To get started with Google Cloud Spanner, you typically provision an instance, define a schema, and then connect your application using one of the available client libraries. Here's a basic example in Python to create a Spanner instance, database, and a table, then insert and query data.

from google.cloud import spanner

def create_instance_database_table_and_query(project_id, instance_id, database_id):
    spanner_client = spanner.Client(project=project_id)

    # Create an instance
    try:
        instance = spanner_client.instance(instance_id)
        if not instance.exists():
            print(f"Creating instance {instance_id}.")
            instance.create(
                config_id="regional-us-central1",
                display_name="My Test Instance",
                node_count=1,
                labels={
                    "env": "dev",
                    "app": "test"
                },
            ).result(60) # Wait up to 60 seconds for instance creation.
            print(f"Instance {instance.instance_id} created.")
        else:
            print(f"Instance {instance.instance_id} already exists.")

        # Create a database
        database = instance.database(database_id)
        if not database.exists():
            print(f"Creating database {database_id}.")
            database.create().result(60) # Wait up to 60 seconds for database creation.
            print(f"Database {database.database_id} created.")
        else:
            print(f"Database {database.database_id} already exists.")

        # Create a table
        print("Creating table Singers.")
        operation = database.update_ddl(
            [
                "CREATE TABLE Singers ("
                "  SingerId   INT64 NOT NULL,"
                "  FirstName  STRING(1024),"
                "  LastName   STRING(1024),"
                "  SingerInfo BYTES(MAX)"
                ") PRIMARY KEY (SingerId)"
            ]
        )
        operation.result(60) # Wait for DDL operation to complete.
        print("Table Singers created.")

        # Insert data
        print("Inserting data.")
        with database.batch() as batch:
            batch.insert(
                table="Singers",
                columns=("SingerId", "FirstName", "LastName"),
                values=[
                    (1, "Marc", "Richards"),
                    (2, "Catalina", "Smith"),
                    (3, "Alice", "Trentor"),
                ],
            )
        print("Data inserted.")

        # Query data
        print("Querying data.")
        with database.snapshot() as snapshot:
            results = snapshot.execute_sql("SELECT SingerId, FirstName, LastName FROM Singers")
            for row in results:
                print(f"SingerId: {row[0]}, FirstName: {row[1]}, LastName: {row[2]}")

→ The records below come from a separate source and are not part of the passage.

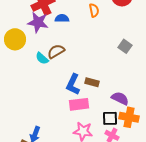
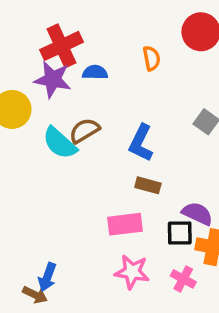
cyan semicircle: (42, 58) -> (60, 143), size x1.5
blue L-shape: (73, 84) -> (141, 143), moved
black square: (110, 118) -> (180, 233), moved

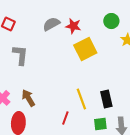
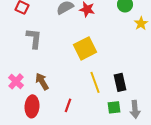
yellow square: (85, 49) -> (85, 48), moved
red line: (65, 118) -> (68, 105), moved

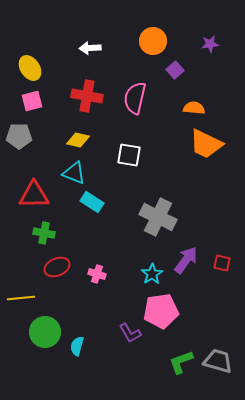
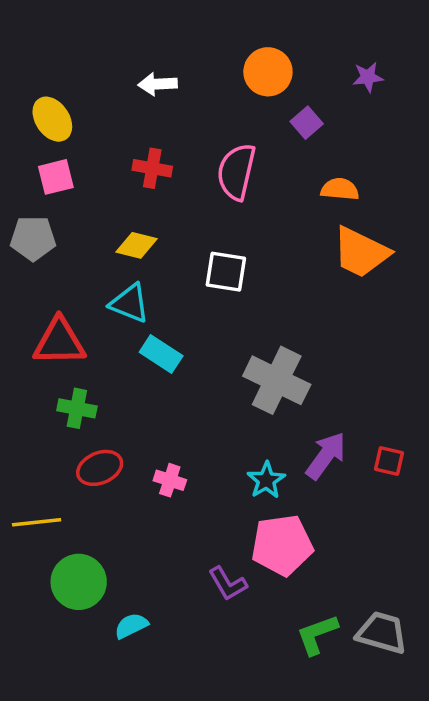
red cross: (87, 96) -> (152, 168), size x0.7
cyan semicircle: (77, 346) -> (131, 626), moved, turned 48

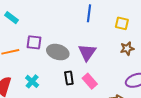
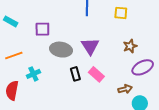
purple square: (34, 42) -> (42, 29), moved
brown star: (127, 48) -> (130, 46), moved
cyan cross: (32, 81) -> (33, 74), moved, turned 32

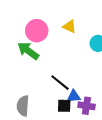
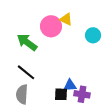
pink circle: (37, 31) -> (51, 26), moved
black line: (60, 83) -> (26, 72), moved

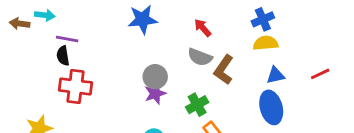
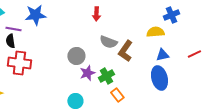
blue star: (143, 19) -> (35, 15), moved
blue cross: (263, 19) -> (171, 15), moved
red arrow: (203, 28) -> (96, 14), moved, turned -136
purple star: (155, 93) -> (87, 73), moved

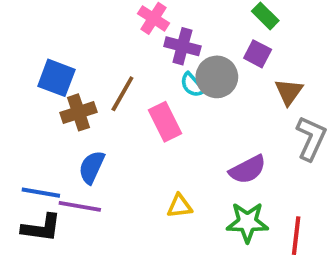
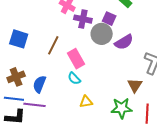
purple square: (258, 54) -> (109, 19), moved
cyan semicircle: (192, 85) -> (74, 78), moved
brown triangle: (289, 92) -> (135, 85), moved
brown cross: (79, 112) -> (16, 77), moved
purple semicircle: (248, 170) -> (124, 42), moved

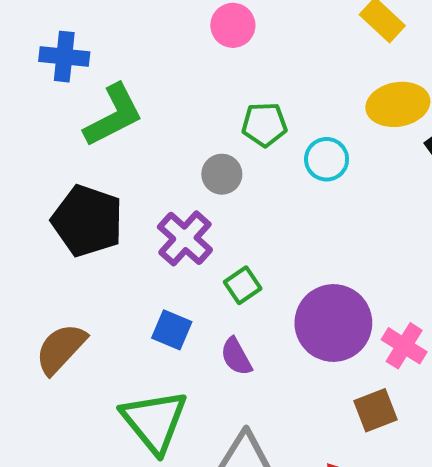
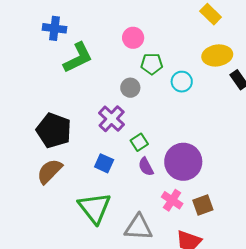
pink circle: (233, 25) -> (133, 38), moved
black pentagon: (87, 221) -> (54, 130), moved
pink cross: (404, 346) -> (172, 200), moved
purple semicircle: (236, 357) -> (146, 167), moved

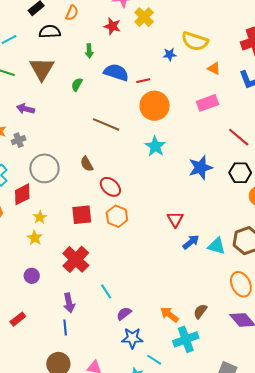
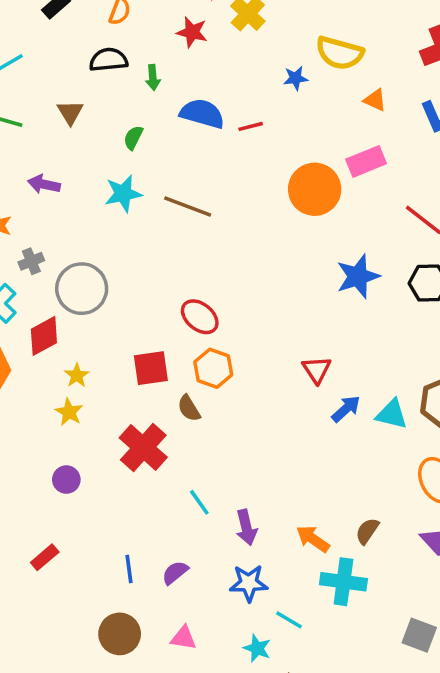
black semicircle: (50, 32) -> (109, 60), moved
brown triangle: (42, 69) -> (70, 112), size x0.6
orange circle: (155, 106) -> (315, 189), moved
gray cross: (19, 140) -> (31, 261), moved
cyan star: (155, 146) -> (123, 194), moved, turned 30
brown semicircle: (87, 164) -> (189, 408), moved
purple arrow: (69, 303) -> (246, 527), moved
purple semicircle: (124, 314) -> (175, 573), moved
cyan cross: (186, 339) -> (343, 582), turned 30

    except Exception as e:
        print(f"An error occurred: {e}")

if __name__ == "__main__":
    # Replace with your actual Google Cloud project ID, instance ID, and database ID
    project_id = "your-gcp-project-id"
    instance_id = "my-spanner-instance"
    database_id = "my-spanner-database"
    create_instance_database_table_and_query(project_id, instance_id, database_id)

Before running this code, ensure you have the Google Cloud SDK installed and authenticated, and the Spanner API is enabled in your Google Cloud project. You will also need to install the Spanner client library for Python: pip install google-cloud-spanner. For more comprehensive examples and detailed setup instructions, refer to the official Google Cloud Spanner samples and documentation.